Assignment >> Nothing is needed except the lines below that run from the one with "2. Havarijní pojištění" through the one with "Online sjednání je", repeated exactly.

Given records >>
....
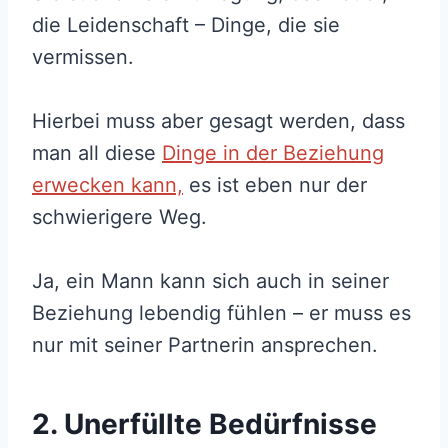
die Leidenschaft – Dinge, die sie
vermissen.
Hierbei muss aber gesagt werden, dass
man all diese
Dinge in der Beziehung
erwecken kann,
es ist eben nur der
schwierigere Weg.
Ja, ein Mann kann sich auch in seiner
Beziehung lebendig fühlen – er muss es
nur mit seiner Partnerin ansprechen.
2. Unerfüllte Bedürfnisse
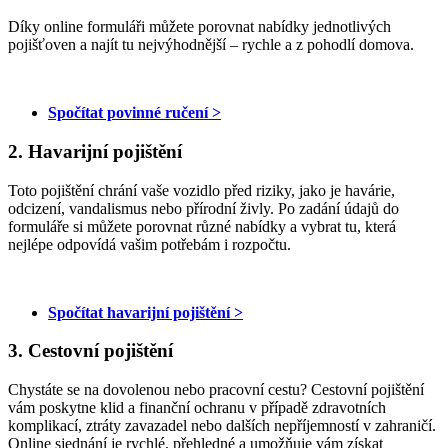
Díky online formuláři můžete porovnat nabídky jednotlivých
pojišťoven a najít tu nejvýhodnější – rychle a z pohodlí domova.
Spočítat povinné ručení >
2. Havarijní pojištění
Toto pojištění chrání vaše vozidlo před riziky, jako je havárie,
odcizení, vandalismus nebo přírodní živly. Po zadání údajů do
formuláře si můžete porovnat různé nabídky a vybrat tu, která
nejlépe odpovídá vašim potřebám i rozpočtu.
Spočítat havarijní pojištění >
3. Cestovní pojištění
Chystáte se na dovolenou nebo pracovní cestu? Cestovní pojištění
vám poskytne klid a finanční ochranu v případě zdravotních
komplikací, ztráty zavazadel nebo dalších nepříjemností v zahraničí.
Online sjednání je rychlé, přehledné a umožňuje vám získat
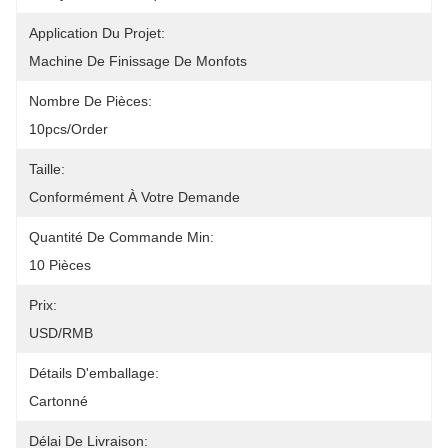
Application Du Projet:
Machine De Finissage De Monfots
Nombre De Pièces:
10pcs/order
Taille:
Conformément À Votre Demande
Quantité De Commande Min:
10 Pièces
Prix:
USD/RMB
Détails D'emballage:
Cartonné
Délai De Livraison:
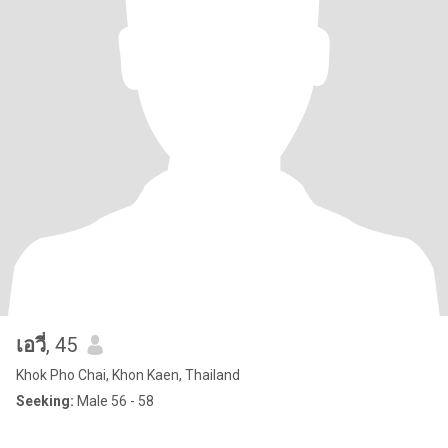
เอวี่
, 45
Khok Pho Chai, Khon Kaen, Thailand
Seeking:
Male 56 - 58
....
Solution for this exercise >>
2. Havarijní pojištění
Toto pojištění chrání vaše vozidlo před riziky, jako je havárie,
odcizení, vandalismus nebo přírodní živly. Po zadání údajů do
formuláře si můžete porovnat různé nabídky a vybrat tu, která
nejlépe odpovídá vašim potřebám i rozpočtu.
Spočítat havarijní pojištění >
3. Cestovní pojištění
Chystáte se na dovolenou nebo pracovní cestu? Cestovní pojištění
vám poskytne klid a finanční ochranu v případě zdravotních
komplikací, ztráty zavazadel nebo dalších nepříjemností v zahraničí.
Online sjednání je rychlé, přehledné a umožňuje vám získat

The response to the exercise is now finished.